Brixton’s ambition is to place Freck Beauty in major chains such as Sephora, and she didn’t feel she could accomplish that feat with the brand highly dependent on a single freckle product. Currently, the its biggest wholesale account is Beauty Bay, and London is its biggest market. It’s increasing its global march by stretching to the Middle East. Asia is in its sights.

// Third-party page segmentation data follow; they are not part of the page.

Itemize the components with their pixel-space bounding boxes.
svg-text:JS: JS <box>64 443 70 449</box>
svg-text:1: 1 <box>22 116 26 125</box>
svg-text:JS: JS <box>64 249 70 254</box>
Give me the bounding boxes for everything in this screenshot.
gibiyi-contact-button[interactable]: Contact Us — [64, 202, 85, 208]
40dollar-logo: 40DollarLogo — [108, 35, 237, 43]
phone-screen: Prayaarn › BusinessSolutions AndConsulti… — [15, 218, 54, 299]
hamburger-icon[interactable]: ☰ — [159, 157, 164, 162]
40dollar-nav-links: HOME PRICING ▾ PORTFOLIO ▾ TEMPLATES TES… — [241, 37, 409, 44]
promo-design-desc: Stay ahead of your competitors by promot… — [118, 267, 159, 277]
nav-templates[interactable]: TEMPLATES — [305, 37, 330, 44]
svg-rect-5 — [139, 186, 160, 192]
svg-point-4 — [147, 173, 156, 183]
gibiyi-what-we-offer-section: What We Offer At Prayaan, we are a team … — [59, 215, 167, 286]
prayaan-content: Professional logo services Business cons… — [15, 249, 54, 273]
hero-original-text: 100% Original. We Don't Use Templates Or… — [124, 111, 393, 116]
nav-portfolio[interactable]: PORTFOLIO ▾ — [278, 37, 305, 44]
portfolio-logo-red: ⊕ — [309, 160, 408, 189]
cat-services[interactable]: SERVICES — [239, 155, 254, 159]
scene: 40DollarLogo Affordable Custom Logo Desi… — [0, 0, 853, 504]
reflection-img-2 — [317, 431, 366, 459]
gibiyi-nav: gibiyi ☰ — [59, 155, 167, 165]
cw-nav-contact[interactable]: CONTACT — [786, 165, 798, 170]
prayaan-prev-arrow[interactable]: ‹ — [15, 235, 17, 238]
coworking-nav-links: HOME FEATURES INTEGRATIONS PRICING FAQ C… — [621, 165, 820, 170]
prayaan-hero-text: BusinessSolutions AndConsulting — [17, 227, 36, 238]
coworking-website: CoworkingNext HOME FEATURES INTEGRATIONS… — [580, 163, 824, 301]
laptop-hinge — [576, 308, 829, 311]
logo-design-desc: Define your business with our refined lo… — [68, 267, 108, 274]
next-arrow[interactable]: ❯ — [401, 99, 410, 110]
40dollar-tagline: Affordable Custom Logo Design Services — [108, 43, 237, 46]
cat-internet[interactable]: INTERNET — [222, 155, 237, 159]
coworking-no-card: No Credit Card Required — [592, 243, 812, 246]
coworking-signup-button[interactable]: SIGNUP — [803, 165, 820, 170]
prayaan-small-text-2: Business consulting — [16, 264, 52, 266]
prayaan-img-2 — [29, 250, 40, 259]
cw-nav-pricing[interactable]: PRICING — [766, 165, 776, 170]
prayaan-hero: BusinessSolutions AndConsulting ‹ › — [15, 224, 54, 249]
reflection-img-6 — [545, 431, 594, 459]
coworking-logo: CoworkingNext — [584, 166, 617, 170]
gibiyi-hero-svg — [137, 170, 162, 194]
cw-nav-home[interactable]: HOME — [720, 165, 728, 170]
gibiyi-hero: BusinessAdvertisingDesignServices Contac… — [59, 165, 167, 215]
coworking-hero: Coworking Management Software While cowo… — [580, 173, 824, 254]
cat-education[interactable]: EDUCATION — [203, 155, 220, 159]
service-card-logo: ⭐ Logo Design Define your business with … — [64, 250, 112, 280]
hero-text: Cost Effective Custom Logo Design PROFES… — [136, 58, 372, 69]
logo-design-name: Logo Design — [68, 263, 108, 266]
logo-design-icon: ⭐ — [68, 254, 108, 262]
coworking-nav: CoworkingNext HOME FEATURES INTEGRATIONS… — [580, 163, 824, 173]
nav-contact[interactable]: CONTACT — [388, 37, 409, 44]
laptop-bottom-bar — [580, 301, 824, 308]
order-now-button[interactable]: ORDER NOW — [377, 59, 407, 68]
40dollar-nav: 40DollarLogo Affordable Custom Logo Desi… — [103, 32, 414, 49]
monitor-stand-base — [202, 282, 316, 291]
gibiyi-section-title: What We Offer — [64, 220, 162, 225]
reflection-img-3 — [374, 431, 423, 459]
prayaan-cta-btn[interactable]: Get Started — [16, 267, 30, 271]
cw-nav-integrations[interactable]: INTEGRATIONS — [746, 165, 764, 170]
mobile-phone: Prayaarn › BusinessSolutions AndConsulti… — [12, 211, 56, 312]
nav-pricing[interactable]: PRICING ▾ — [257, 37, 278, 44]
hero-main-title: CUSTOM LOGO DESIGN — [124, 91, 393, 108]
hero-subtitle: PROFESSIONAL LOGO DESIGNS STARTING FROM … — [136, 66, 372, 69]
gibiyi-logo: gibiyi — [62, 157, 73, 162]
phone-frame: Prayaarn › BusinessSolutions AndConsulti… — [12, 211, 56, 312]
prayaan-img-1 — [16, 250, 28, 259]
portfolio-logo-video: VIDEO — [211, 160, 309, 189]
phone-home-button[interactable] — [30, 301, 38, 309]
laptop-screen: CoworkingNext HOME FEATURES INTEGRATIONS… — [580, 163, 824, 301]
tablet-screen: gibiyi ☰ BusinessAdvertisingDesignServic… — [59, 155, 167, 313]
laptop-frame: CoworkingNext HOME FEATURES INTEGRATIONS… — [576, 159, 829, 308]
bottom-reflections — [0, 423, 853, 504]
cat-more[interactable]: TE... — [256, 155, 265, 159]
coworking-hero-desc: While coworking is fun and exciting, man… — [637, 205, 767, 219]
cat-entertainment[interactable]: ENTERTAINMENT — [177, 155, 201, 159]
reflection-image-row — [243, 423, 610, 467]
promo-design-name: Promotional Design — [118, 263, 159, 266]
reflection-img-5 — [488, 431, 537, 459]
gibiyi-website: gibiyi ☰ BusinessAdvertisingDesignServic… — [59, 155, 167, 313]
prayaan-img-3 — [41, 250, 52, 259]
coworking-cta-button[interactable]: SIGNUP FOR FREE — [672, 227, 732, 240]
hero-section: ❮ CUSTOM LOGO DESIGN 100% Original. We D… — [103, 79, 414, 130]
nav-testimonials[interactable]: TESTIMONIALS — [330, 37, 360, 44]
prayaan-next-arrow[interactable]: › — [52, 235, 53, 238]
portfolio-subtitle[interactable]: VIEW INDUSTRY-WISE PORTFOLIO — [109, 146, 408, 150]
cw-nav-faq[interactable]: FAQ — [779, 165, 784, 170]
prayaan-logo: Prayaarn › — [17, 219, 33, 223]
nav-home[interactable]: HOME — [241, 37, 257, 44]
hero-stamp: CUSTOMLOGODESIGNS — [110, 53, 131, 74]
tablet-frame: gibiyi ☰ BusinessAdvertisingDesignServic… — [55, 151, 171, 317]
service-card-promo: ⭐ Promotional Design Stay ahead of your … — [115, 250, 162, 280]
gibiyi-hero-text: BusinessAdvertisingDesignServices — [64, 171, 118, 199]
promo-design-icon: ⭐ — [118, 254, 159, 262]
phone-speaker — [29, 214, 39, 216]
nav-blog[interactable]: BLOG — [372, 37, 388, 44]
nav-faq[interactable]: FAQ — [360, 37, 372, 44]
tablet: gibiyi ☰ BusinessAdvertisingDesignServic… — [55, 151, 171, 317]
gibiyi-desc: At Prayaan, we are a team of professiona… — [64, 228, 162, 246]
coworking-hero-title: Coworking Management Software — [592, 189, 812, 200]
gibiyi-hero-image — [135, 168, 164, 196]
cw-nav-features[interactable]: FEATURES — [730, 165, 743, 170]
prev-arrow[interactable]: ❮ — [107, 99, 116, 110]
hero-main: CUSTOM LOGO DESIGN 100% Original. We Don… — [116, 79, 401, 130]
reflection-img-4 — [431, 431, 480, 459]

Freck Beauty’s freckle offering still accounts for the majority of its sales, but Brixton’s goal is for product diversification to lower its contribution to 20% to 30% of the total. The sales of non-freckle stockkeeping units are advancing 5% quarterly. Freck Beauty’s 11 products are priced from $22 to $40. “Our chemist freaked out when she saw our moisturizer was $32. She said we could sell it for $200,” says Brixton. “The ethos of Freck is we design the best products we can and, then, we mark them up for healthy margins because we’re a business a have to make money, but we aren’t interested in selling something for $200 just because we can.” She notes every SKU in Freck Beauty’s range is profitable.
Affordability is crucial to Freck Beauty’s core 14- to 35-year-old consumers. Brixton breaks up the brand’s fans into three general groups: glamorous Hollywood types, edgy tattooed women often sporting pixie cuts and anime-adoring e-girls. The singer Doja Cat divulged her e-girl beauty secrets to Vogue in late December last year and mentioned the Freck OG faux freckles product, which resulted in Freck Beauty’s January sales besting its holiday sales.
“They want to shop small. They love indie beauty. They love trying things out. They are loyal once they find something that really works, and they are super excited to share with their friends,” says Brixton of Freck Beauty’s customers. “It’s always been this wonderful group of off-the-beaten-path weirdos who want freckles and who also want to try fluorescent blue eyeliner before everyone else. They’re the early adapters changing the beauty industry.” She’s certainly one of them.